Son canlı bomba saldırılarının halkın ve hükümetin sabrını zorlamaya başladığı açık. Bu noktada, terörün önlenmesi, teröristlerin cezalandırılması, eylem kapasitesinin en aza indirilmesi için yapılması gerekenler yüksek sesle tartışılmaya başlandı. Hükümetin otoritesini yıpratmayı hedefleyen örgütün bu stratejisini işlemez kılacak önlemlerden biri de provokasyona mahal vermeden misliyle cevap vermektir. Özellikle, örgüt için önemli konularda ve kendisini rahat hissettiği alanlarda.
Başbakan Binali Yıldırım Suriye sınırı boyunca PKK/PYD kontrolündeki bölgeyle ilgili şunları söyledi: “Ama bakın bir Fırat Kalkan’ı hadisesi bizim Suriye tarafındaki DEAŞ tehdidini ciddi anlamda sınırlamıştır, aşağı düşürmüştür. Benzer çalışmaları bütün güney sınırlarımızda yapacağız”.
Bu ifadeler, PKK/PYD’nin kontrolünde tuttuğu, yönettiği güney sınırımıza dair hükümetin düşüncelerini yansıtması açısından oldukça önemli. Nitekim PKK, iki parça halinde, 700km uzunluğunda, yer yer 100 km derinliğinde sınır bölgesini, Suriye topraklarının 1/5’ini yönetiyor.
Söz konusu bölgenin, Suriye iç savaşının tarafları, bölgesel aktörler ve PKK terör örgütü için farklı anlamlarının olduğu açık. Bölge, PKK bakımından sadece askeri değil, politik açıdan da çok önemli. Haliyle bölgenin Başbakan Yıldırım’ın açıklamalarında yer alması bir tesadüf değil.
Bir terör örgütünün, hedef aldığı ülkenin sınırı boyunca yeterli derinlik ve genişlikte “üs” bölgelerine sahip olması, “hayati bir konudur”. PKK, bugün, Irak ve Suriye’de bu imkâna ve lükse sahiptir.
Kitaba göre, söz konusu bölgeyi hayati yapan dört neden vardır. Birincisi, PKK gibi terör örgütlerinin “devlet” olma iddiaları onlarda toprak kontrolünü tutkuya dönüştürmüştür. Çünkü insanların yaşadığı bir saha hem tecrübe, hem de “düşman” devletin güç kullanma kapasitesinin sınırlanması demektir. Devletler kamuoyu baskısı nedeniyle “sivil kayıplarından” korkarlar. Sivillerin paçasına yapışan ve onlarla iç içe yaşayan terör örgütlerine karşı gerektiği kadar güç kullanamazlar.
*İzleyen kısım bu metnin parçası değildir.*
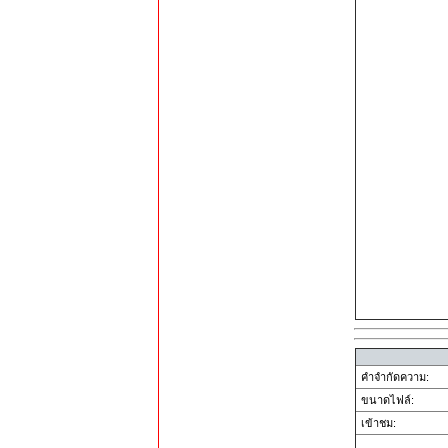
คำจำกัดความ:
ขนาดไฟล์:
เข้าชม:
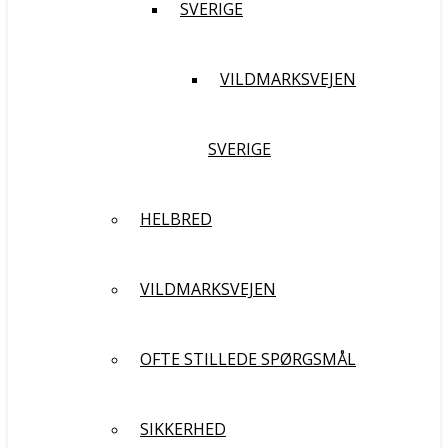
SVERIGE
VILDMARKSVEJEN
SVERIGE
HELBRED
VILDMARKSVEJEN
OFTE STILLEDE SPØRGSMÅL
SIKKERHED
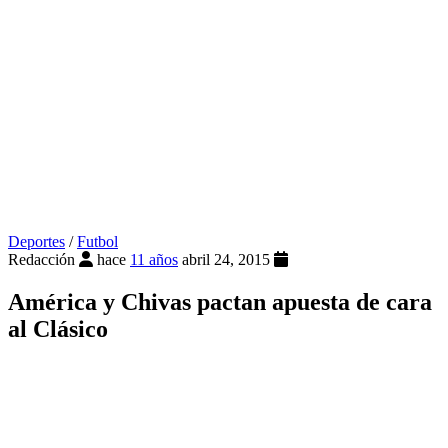
Deportes
/
Futbol
Redacción
hace
11 años
abril 24, 2015
América y Chivas pactan apuesta de cara
al Clásico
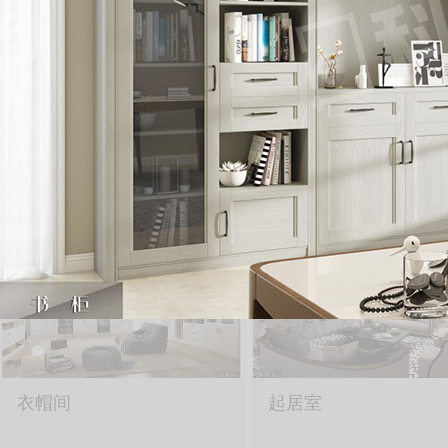
实木樱桃系列
方圆之中系列
CHERRYWOOD
FANGYUAN MIDDLE SER
SOLID WOOD PRODUCT SERI
衣帽间
起居室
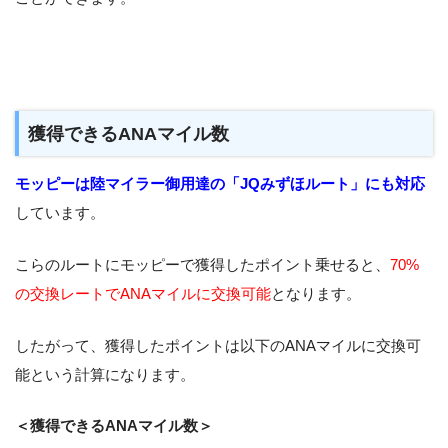
獲得できるANAマイル数
モッピーは陸マイラー御用達の「JQみずほルート」にも対応
しています。
こらのルートにモッピーで獲得したポイント乗せると、
70%
の交換レートでANAマイルに交換可能
となります。
したがって、獲得したポイントは以下のANAマイルに交換可
能という計算になります。
＜獲得できるANAマイル数＞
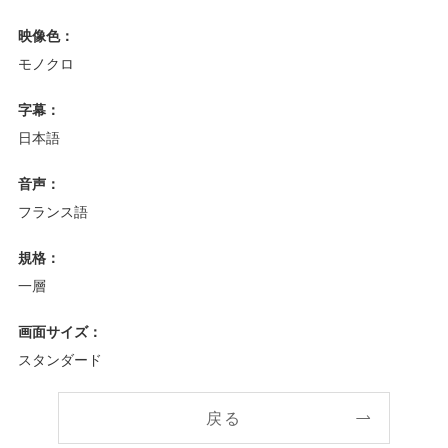
映像色：
モノクロ
字幕：
日本語
音声：
フランス語
規格：
一層
画面サイズ：
スタンダード
戻る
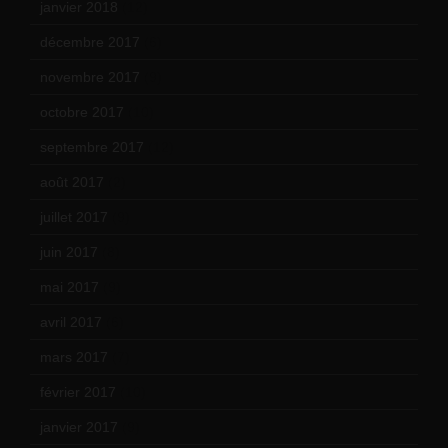
janvier 2018
(12)
décembre 2017
(6)
novembre 2017
(9)
octobre 2017
(10)
septembre 2017
(12)
août 2017
(2)
juillet 2017
(9)
juin 2017
(8)
mai 2017
(9)
avril 2017
(6)
mars 2017
(7)
février 2017
(10)
janvier 2017
(9)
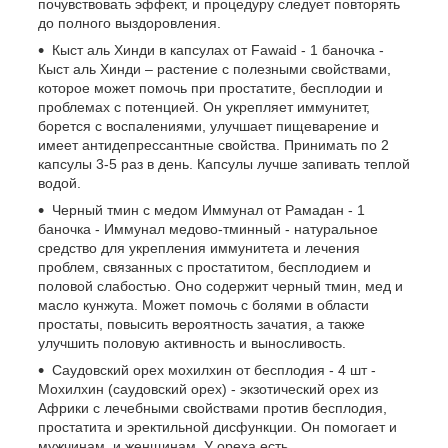
почувствовать эффект, и процедуру следует повторять
до полного выздоровления.
Кыст аль Хинди в капсулах от Fawaid - 1 баночка -
Кыст аль Хинди – растение с полезными свойствами,
которое может помочь при простатите, бесплодии и
проблемах с потенцией. Он укрепляет иммунитет,
борется с воспалениями, улучшает пищеварение и
имеет антидепрессантные свойства. Принимать по 2
капсулы 3-5 раз в день. Капсулы лучше запивать теплой
водой.
Черный тмин с медом Иммунал от Рамадан - 1
баночка - Иммунал медово-тминный - натуральное
средство для укрепления иммунитета и лечения
проблем, связанных с простатитом, бесплодием и
половой слабостью. Оно содержит черный тмин, мед и
масло кунжута. Может помочь с болями в области
простаты, повысить вероятность зачатия, а также
улучшить половую активность и выносливость.
Саудовский орех мохилхин от бесплодия - 4 шт -
Мохилхин (саудовский орех) - экзотический орех из
Африки с лечебными свойствами против бесплодия,
простатита и эректильной дисфункции. Он помогает и
мужчинам, и женщинам. У ореха есть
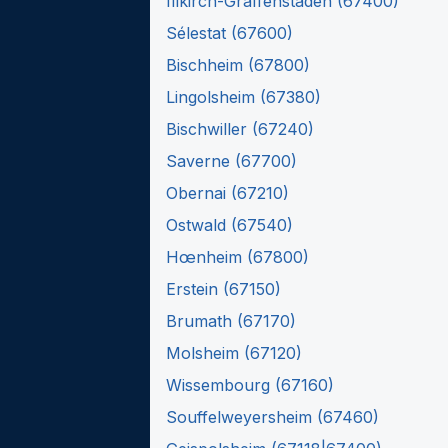
Illkirch-Graffenstaden
(
67400
)
Sélestat
(
67600
)
Bischheim
(
67800
)
Lingolsheim
(
67380
)
Bischwiller
(
67240
)
Saverne
(
67700
)
Obernai
(
67210
)
Ostwald
(
67540
)
Hœnheim
(
67800
)
Erstein
(
67150
)
Brumath
(
67170
)
Molsheim
(
67120
)
Wissembourg
(
67160
)
Souffelweyersheim
(
67460
)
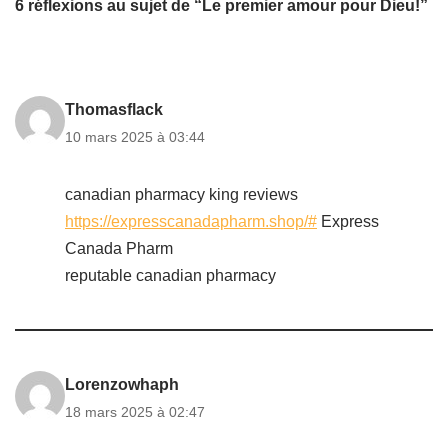
6 réflexions au sujet de “Le premier amour pour Dieu!”
Thomasflack
10 mars 2025 à 03:44
canadian pharmacy king reviews
https://expresscanadapharm.shop/#
Express
Canada Pharm
reputable canadian pharmacy
Lorenzowhaph
18 mars 2025 à 02:47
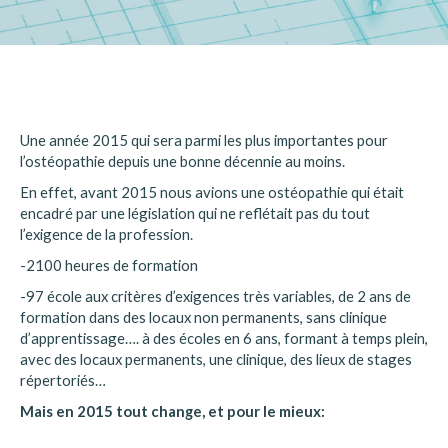
Une année 2015 qui sera parmi les plus importantes pour
l’ostéopathie depuis une bonne décennie au moins.
En effet, avant 2015 nous avions une ostéopathie qui était
encadré par une législation qui ne reflétait pas du tout
l’exigence de la profession.
-2100 heures de formation
-97 école aux critères d’exigences très variables, de 2 ans de
formation dans des locaux non permanents, sans clinique
d’apprentissage…. à des écoles en 6 ans, formant à temps plein,
avec des locaux permanents, une clinique, des lieux de stages
répertoriés…
Mais en 2015 tout change, et pour le mieux:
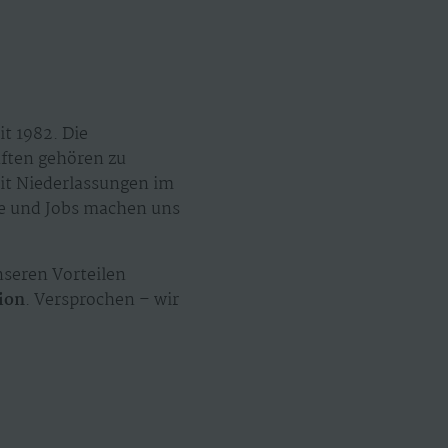
t 1982. Die
äften gehören zu
mit Niederlassungen im
ze und Jobs machen uns
seren Vorteilen
ion
. Versprochen – wir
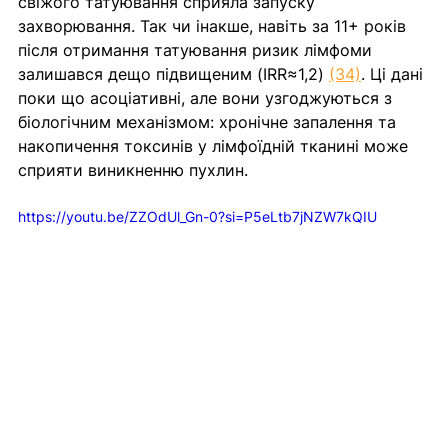
свіжого татуювання сприяла запуску 
захворювання. Так чи інакше, навіть за 11+ років 
після отримання татуювання ризик лімфоми 
залишався дещо підвищеним (IRR≈1,2) 
(34)
. Ці дані 
поки що асоціативні, але вони узгоджуються з 
біологічним механізмом: хронічне запалення та 
накопичення токсинів у лімфоїдній тканині може 
сприяти виникненню пухлин. 
https://youtu.be/ZZOdUl_Gn-0?si=P5eLtb7jNZW7kQIU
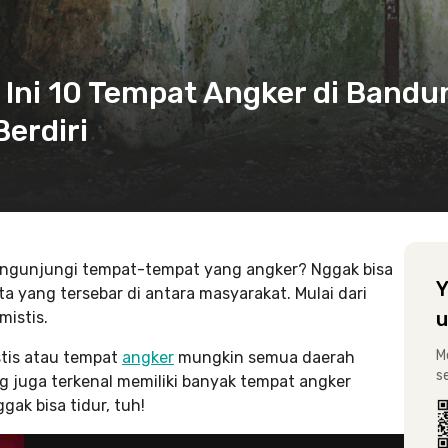
 Ini 10 Tempat Angker di Bandu
Berdiri
 mengunjungi tempat-tempat yang angker? Nggak bisa
Y
ita yang tersebar di antara masyarakat. Mulai dari
u
mistis.
M
stis atau tempat
angker
mungkin semua daerah
s
juga terkenal memiliki banyak tempat angker
gak bisa tidur, tuh!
İkincisi, terör örgütlerinin izlediği uzatılmış politik/askeri mücadele stratejisi yorucu ve yıpratıcıdır. Bu nedenle lojistiğini güvenle depolayacağı, yaralılarını tedavi edebileceği, militanlarını dinlendireceği, eğiteceği, terör eylemlerini planlayacağı, hazırlayacağı “sakin” bölgelere sahip olmak hayati bir konudur. Nitekim Suriye tarafında oluşan bölge bu imkânları fazlasıyla sağlamaktadır.
Üçüncüsü, komşu ülkede tesis edilen “üs bölgesi” örgüte göreceli koruma sağlar ve emniyet hissi verir. Tıpkı, 1983’ten beri varlığını koruyan, Kuzey Irak’ta olduğu gibi. Devletler uluslararası hukuk, egemenlik ihlali, BM tartışmaları, iç politika gibi nedenlerle komşu ülkeye uzun süreli, kalıcı harekât düzenleyemez. Düzenlese de kalamazlar. Girdiğinde ise terör örgütü çekilir, iş bitince de geri gelir.
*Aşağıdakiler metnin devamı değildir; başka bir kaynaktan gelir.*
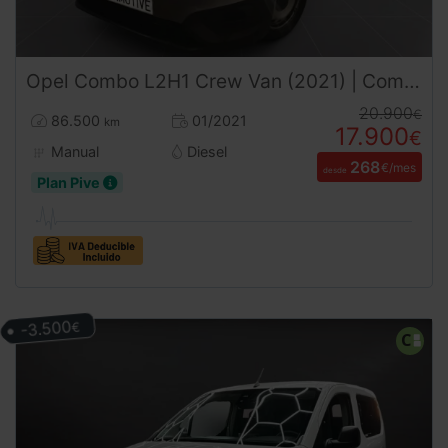
Opel
Combo
L2H1 Crew Van (2021) | Combi Pasajeros | Doble Puerta Lateral | Desde 268€/mes
20.900
€
86.500
01/2021
km
17.900
€
Manual
Diesel
268
€/mes
desde
Plan Pive
-3.500
€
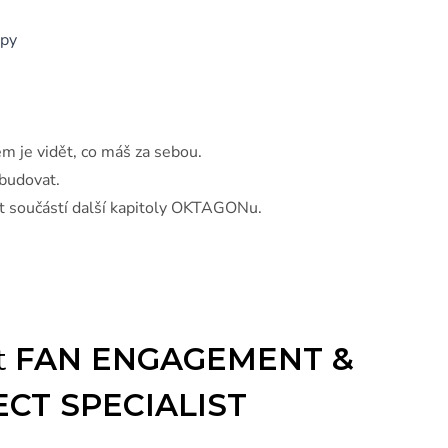
epy
em je vidět, co máš za sebou.
 budovat.
t součástí další kapitoly OKTAGONu.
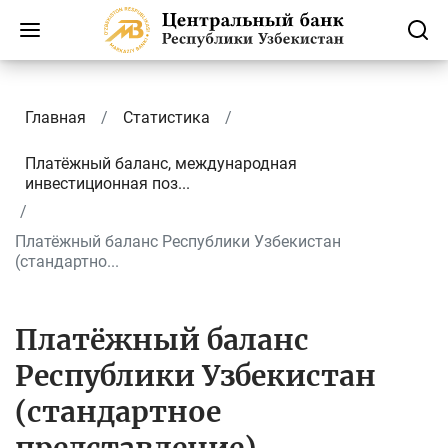
Главная
Статистика
Платёжный баланс, международная
инвестиционная поз...
Платёжный баланс Республики Узбекистан
(стандартно...
Платёжный баланс
Республики Узбекистан
(стандартное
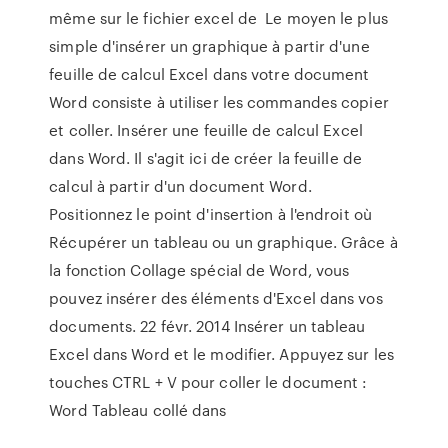
même sur le fichier excel de Le moyen le plus
simple d'insérer un graphique à partir d'une
feuille de calcul Excel dans votre document
Word consiste à utiliser les commandes copier
et coller. Insérer une feuille de calcul Excel
dans Word. Il s'agit ici de créer la feuille de
calcul à partir d'un document Word.
Positionnez le point d'insertion à l'endroit où
Récupérer un tableau ou un graphique. Grâce à
la fonction Collage spécial de Word, vous
pouvez insérer des éléments d'Excel dans vos
documents. 22 févr. 2014 Insérer un tableau
Excel dans Word et le modifier. Appuyez sur les
touches CTRL + V pour coller le document :
Word Tableau collé dans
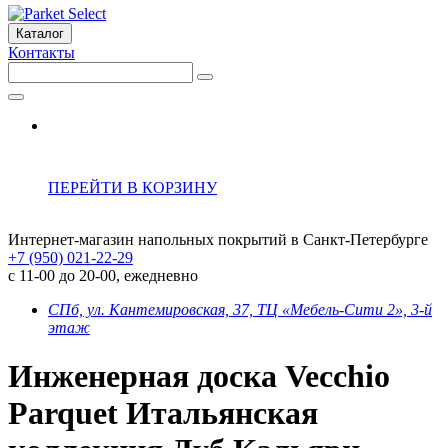
Каталог
Контакты
ПЕРЕЙТИ В КОРЗИНУ
Интернет-магазин напольных покрытий в Санкт-Петербурге
+7 (950) 021-22-29
с 11-00 до 20-00, ежедневно
СПб, ул. Кантемировская, 37, ТЦ «Мебель-Сити 2», 3-й
этаж
Инженерная доска Vecchio
Parquet Итальянская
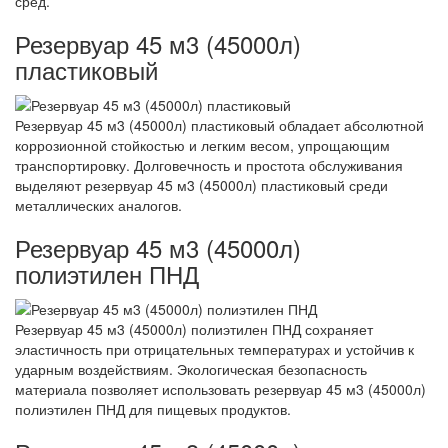
сред.
Резервуар 45 м3 (45000л)
пластиковый
Резервуар 45 м3 (45000л) пластиковый обладает абсолютной
коррозионной стойкостью и легким весом, упрощающим
транспортировку. Долговечность и простота обслуживания
выделяют резервуар 45 м3 (45000л) пластиковый среди
металлических аналогов.
Резервуар 45 м3 (45000л)
полиэтилен ПНД
Резервуар 45 м3 (45000л) полиэтилен ПНД сохраняет
эластичность при отрицательных температурах и устойчив к
ударным воздействиям. Экологическая безопасность
материала позволяет использовать резервуар 45 м3 (45000л)
полиэтилен ПНД для пищевых продуктов.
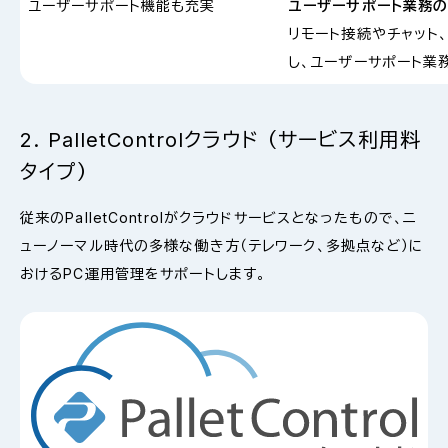
ユーザーサポート機能も充実
ユーザーサポート業務
リモート接続やチャット
し、ユーザーサポート業
2. PalletControlクラウド （サービス利用料
タイプ）
従来のPalletControlがクラウドサービスとなったもので、ニ
ューノーマル時代の多様な働き方（テレワーク、多拠点など）に
おけるPC運用管理をサポートします。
Son olarak, PKK/PYD’nin ABD ile işbirliği Suriye özelinde farklı bir anlam taşıyor. Küresel bir aktörle çıkar ilişkisi, PKK/PYD’nin “özgüvenini” artırırken, kendince dokunulmazlık kazandığını düşünüyor.
Suriye’de kalıcı bir istikrarın tesis edilmesi uzun yıllar alacaktır. Bu süreçte PKK/PYD bölgeye yerleşecek ve varlığı derinleştirecektir. Politik amaç, ister örgütün yok edilmesi, ister taleplerinin dönüştürülmesi, isterse bedel ödetilmesi olsun, 700 kilometrelik sınırdaşlığı görmezden gelerek hedefe ulaşmak mümkün olmayacaktır.